Nothing else over the course of this bizarre evening had alarmed her as much as that last sentence. She sat up in her seat, ready to jump out of the car, but the bar, and her friends, were already disappearing out the back window.

“How the hell do you know where I live?”

The guy whose name she _still_ didn’t know, and felt kind of stupid asking for now, gave her a look more pitying than rapist-murderer-y. She had her phone in her pocket, she could call the police. But despite the fact that he’d basically just kidnapped her with the assistance of a man four times her size, she still wasn’t reading _threat_ from this guy.   

“I told you, Princess-”

She squeezed her eyes shut, fingers gripping the leather seat. “Can we, just,” her voice was loud, “drop the ‘Princess’ crap?” She was barely holding on to her sanity at the moment. If he called her ‘Princess’ one more time she was going to lose her shit.

“Very well,” he told her calmly, like _she_ was the crazy one. “What would you prefer I call you.”

“My name,” she ground out. “Belle French.”

“Alright, Miss French,” he replied placatingly. “Considering your mother told you nothing about your origins, I can understand this comes as a great shock for you.” He sounded coldly professional now. Like she’d come into his bank asking for a loan. As if she hadn’t felt the outline of his cock through his pants ten minutes ago.  

“So even if what you say is true,” she launched in at him. “What, I’m, like, a trust fund baby now? I read the tabloids, royals lead normal lives and have jobs. They just have to show up on the Queen’s birthday and stand on a balcony and wave.” Maybe this wasn’t the crisis situation she had thought. So what if her mother was a princess? So were a lot of people’s. Her life wouldn’t have to change drastically. She could put on a floofy dress and wave using only her wrist a couple times a year if it made paying school tuition easier.
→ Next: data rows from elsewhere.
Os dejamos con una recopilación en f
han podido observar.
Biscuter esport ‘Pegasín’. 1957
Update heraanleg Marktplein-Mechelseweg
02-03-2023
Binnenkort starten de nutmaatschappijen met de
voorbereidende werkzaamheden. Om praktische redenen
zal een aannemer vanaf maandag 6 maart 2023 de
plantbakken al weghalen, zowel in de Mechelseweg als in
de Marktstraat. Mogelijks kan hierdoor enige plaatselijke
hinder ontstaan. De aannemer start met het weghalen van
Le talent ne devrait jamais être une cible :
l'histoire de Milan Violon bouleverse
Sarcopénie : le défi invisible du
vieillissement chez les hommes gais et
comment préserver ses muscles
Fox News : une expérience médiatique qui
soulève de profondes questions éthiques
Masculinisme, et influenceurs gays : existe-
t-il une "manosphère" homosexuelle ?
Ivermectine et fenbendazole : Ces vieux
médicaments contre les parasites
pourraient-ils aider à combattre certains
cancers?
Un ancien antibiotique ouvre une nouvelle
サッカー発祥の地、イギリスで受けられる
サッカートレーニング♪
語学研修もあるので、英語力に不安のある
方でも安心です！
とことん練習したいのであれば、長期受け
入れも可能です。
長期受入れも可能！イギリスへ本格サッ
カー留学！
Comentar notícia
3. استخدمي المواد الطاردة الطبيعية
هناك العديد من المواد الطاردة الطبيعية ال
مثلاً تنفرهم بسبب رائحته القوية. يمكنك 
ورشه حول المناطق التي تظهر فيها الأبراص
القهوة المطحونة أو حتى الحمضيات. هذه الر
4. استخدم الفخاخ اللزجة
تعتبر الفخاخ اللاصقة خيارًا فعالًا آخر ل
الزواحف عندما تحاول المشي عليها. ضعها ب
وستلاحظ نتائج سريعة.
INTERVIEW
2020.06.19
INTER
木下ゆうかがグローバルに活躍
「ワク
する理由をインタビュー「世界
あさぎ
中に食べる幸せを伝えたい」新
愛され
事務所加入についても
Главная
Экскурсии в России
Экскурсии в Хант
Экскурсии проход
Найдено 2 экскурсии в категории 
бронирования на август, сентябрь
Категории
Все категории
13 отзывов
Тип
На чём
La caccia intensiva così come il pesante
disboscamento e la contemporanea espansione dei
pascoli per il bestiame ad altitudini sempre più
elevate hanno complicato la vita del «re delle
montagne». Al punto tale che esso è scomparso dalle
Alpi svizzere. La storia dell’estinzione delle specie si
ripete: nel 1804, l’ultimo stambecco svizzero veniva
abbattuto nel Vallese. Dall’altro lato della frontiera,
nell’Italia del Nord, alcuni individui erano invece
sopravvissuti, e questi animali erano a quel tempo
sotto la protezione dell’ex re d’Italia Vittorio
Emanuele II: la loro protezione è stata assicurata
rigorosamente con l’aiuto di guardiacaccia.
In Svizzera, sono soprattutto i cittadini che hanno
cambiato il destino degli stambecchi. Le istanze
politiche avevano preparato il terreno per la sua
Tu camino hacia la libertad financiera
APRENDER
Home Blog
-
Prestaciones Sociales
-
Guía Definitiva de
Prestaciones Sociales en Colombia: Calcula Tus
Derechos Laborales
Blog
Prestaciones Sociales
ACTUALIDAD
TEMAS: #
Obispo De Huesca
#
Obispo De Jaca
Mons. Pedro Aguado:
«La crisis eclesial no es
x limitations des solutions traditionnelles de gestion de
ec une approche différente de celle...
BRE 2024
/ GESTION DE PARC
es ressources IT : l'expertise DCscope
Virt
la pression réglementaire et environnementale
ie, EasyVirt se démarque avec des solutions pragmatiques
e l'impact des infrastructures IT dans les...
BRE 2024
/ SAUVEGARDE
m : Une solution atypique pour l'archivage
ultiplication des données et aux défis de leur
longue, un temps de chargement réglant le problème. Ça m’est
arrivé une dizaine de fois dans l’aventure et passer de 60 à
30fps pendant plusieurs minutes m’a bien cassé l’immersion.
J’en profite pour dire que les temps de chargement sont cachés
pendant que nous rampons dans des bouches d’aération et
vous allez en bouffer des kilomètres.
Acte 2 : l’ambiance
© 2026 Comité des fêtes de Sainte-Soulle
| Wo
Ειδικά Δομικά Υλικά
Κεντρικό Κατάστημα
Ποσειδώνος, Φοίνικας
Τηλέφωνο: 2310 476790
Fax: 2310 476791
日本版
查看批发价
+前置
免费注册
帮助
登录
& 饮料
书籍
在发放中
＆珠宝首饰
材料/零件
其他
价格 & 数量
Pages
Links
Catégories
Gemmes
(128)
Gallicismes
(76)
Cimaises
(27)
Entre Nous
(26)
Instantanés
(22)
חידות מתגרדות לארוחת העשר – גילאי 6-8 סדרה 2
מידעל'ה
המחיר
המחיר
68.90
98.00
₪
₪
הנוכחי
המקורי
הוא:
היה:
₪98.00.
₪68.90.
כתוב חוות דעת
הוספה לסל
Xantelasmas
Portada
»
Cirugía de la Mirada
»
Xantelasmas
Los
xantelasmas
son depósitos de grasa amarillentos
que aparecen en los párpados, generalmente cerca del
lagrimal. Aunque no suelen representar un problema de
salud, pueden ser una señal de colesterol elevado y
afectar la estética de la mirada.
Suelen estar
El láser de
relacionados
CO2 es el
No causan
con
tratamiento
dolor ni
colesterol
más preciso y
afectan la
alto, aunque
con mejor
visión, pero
He chuckled softly. “Not quite, Miss French. What I said before was true. Your father is the King of Avonlea. He’s getting older. You are his only heir. If you don’t return to Avonlea and take the throne, Parliament will decide to whom to offer the crown, creating a political crisis.” He leaned across the backseat. “So you see, Miss French,” he made sure by his tone that she knew he thought her name was ridiculous, “it’s going to be of the utmost importance that you ‘show up’ to the Queen’s birthday party because that Queen...will be you.”  

She shook her head. “That doesn’t make sense. Why now? If I’m so important, why hasn’t my father been searching for me for years?”

He sat back in his seat. “Who says he hasn’t?”

That shut her up. The idea that she had a father out in the world. One that actually wanted her. She’d assumed her whole life he wanted nothing to do with them, so she’d wanted nothing to do with him. If this was true, the assumption she’d been operating under her entire life had just been turned on its head. She pictured the man in the fancy dress coat. He’d seemed happy enough to have her in his life in the photo announcing her birth.

Moments later Dove came to a stop in front of her walk-up. She didn’t bother looking over her shoulder, she felt the man from the bar hovering behind her up the stairs and through the door to her apartment. Once she was over the threshold, she felt like she could breathe again. She loved the bohemian apartment her and her mum had built together. It was full of mismatched furniture, tapestries, and knick-knacks they’d collected on their travels. Seashells and scarves and photos covered the tables and walls.

He was studying a collage of photos that covered the entirety of one wall. They recounting all the trips she’d taken with her mother and her friends. Beach weekends, a trip to the Great Wall of China, crashed weddings. It felt like a violation to have him here, with his unremitting judgement, in their sacred space.

She stood in the middle of the room. “So you found me, now what? Do I need a lawyer?”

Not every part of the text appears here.